Nicholas Fulford, Global Head of Gas and LNG at the GaffneyCline Consultancy, explained that about a quarter of the emissions attributable to the burning of natural gas are from LNG and its various operations.

“Upstream gas production, processing, and transport emissions contribute heavily to the carbon intensity of LNG,” said Fulford. “Liquefaction is next in volume of emissions with shipping being the lowest.”

“With respect to past projects, today we can reduce emissions and carbon in LNG production by 30% with no additional cost in production using existing technologies,” said Daniele Marcucci, LNG Decarbonization Manager, Baker Hughes. But there is no silver bullet. Waste energy recovery, zero leakage compression, high efficiency gas turbines and centrifugal compressors, eLNG, combined cycle gas turbines, H2 blending, and digital efficiency will all play a part.”

He said an LNG plant utilizing LM9000 gas turbines instead of heavy duty units could achieve an emissions reduction of up to 20%. The LM9000 provides 73 MW at 44% efficiency with 15 NOx and 25 ppm CO. Baker Hughes eLNG option pairs the LM9000 with a 40 MW electric motor-driven compressor for modularized, midscale LNG in the 0.8 to 1.0 MTPA per module range. Weighing less than 2000 tons with less than 2000 square meter footprint, it can lower LNG train emissions by 30%.

LM9000s are to be used in Novatek’s Arctic LNG 2 project in Eastern Russia. The company has 4 trillion cubic meters of resources in its Russian Arctic portfolio. It plans to produce 70 million tons of LNG produced by 2030 via its Artic LNG 1 and 2 projects. By building two transshipment terminals (one further south where the Pacific Ocean won’t freeze up), it plans to have year-round service.

“Let’s not be apologetic about our industry as we are lifting millions out of poverty,” said Mark Gyetvay, Deputy Chairman of the Management Board at Novatek. “Without fossil fuels, society would not be where it is today. Natural gas is clean energy. It is a false narrative that it is harmful.”

He called for the industry to unite as one voice to combat misinformation. The Keystone Pipeline, he said, is an example of what can happened if we don’t advocate our clear message. He believes the correct transition is from coal to renewables and natural gas.

The company’s Yamal LNG project is operating and has already offloaded 500 cargoes amounting to more than 40 million tons. It consists of four trains. Artic LNG 2 has train one half finished with contracts signed for about 84% of the project’s total expenditures.

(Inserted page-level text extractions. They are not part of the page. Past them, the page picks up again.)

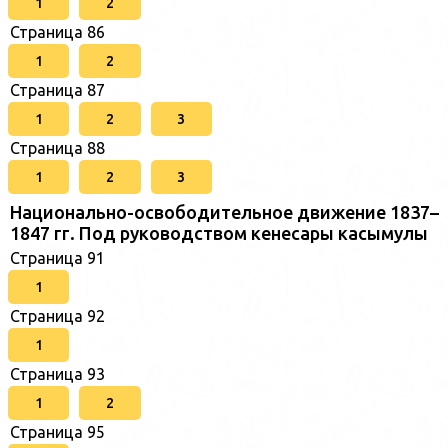
1
2
Страница 86
1
2
Страница 87
1
2
3
Страница 88
1
2
3
Национально-освободительное движение 1837–
1847 гг. Под руководством кенесары касымулы
Страница 91
1
Страница 92
1
Страница 93
1
2
Страница 95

Gyetvay reviewed the various models and scenarios proposed to reduce carbon emissions. Regardless of the scenario, he said Asia will use more natural gas, not less. Even with the achievement of net zero carbon by all countries by 2060, there will still be 480 MTPA of LNG consumed. With business as usual, it would be 740 MTPA.

“Natural gas will play a large role in the energy mix despite any net zero scenarios,” said Gyetvay. “We will be a supplier of natural gas for many decades.”

Baker Hughes is partnering with Novatek to develop low carbon hydrogen technology for LNG trains. A pilot program will introduce hydrogen blends into the main process for natural gas liquefaction to reduce carbon dioxide emissions from LNG facilities, including the Yamal LNG complex.

Carbon capture

Carbon capture, utilization and storage received more attention at this year’s AM than at the last ten combined.

Hege Rognø, Head of R&D, Low Carbon Oil & Gas Technologies at Equinor, called CCUS a “climate mitigating business opportunity.” Her company (formerly known as Statoil of Norway) has industrial-scale experience with CCUS. Its Sleipner Field in the North Sea has been doing CO2 injection since 1996. In that time, it has stored more than 18.5 million tons in subsurface layers. In addition, the Snohvit Field has injected 8.5 million tons of CO2 since 2008. And its Test Center Mongstad (TCM), operating since 2012, is testing a variety of technologies and approaches for carbon capture.

On the more adventurous side, Equinor’s Longship project will capture CO2 from plants on the east coast of Norway, compressed it, take it on ships, and into a storage facility on the west coast where it will be piped offshore to be injected. In conjunction with Total and Shell, Equinor plans to have this one operational by 2023. Eventually, it will scale up the number of ships to gather CO2 from ports around Europe. The company is also working on CCUS projects in the UK and is searching for viable saline aquifers and depleted oil and gas fields as new places for storage.

“CCUS is key to achieving large volumes of hydrogen,” said Rognø.

Like Equinor, Baker Hughes is pursuing CCUS. It has invested in solvent-based post combustion carbon capture technology. A cyclic and continuous absorption/desorption process uses an aqueous solvent. In the absorber, the CO2-rich flue gas is treated by a CO2-lean solvent that can capture CO2. The solvent is then discharged from the absorber, and the solvent is regenerated in the stripper for reuse. A chilled ammonia process helps prevent solvent degradation and means less energy is needed in compression. It is being tested currently at TCM Equinor.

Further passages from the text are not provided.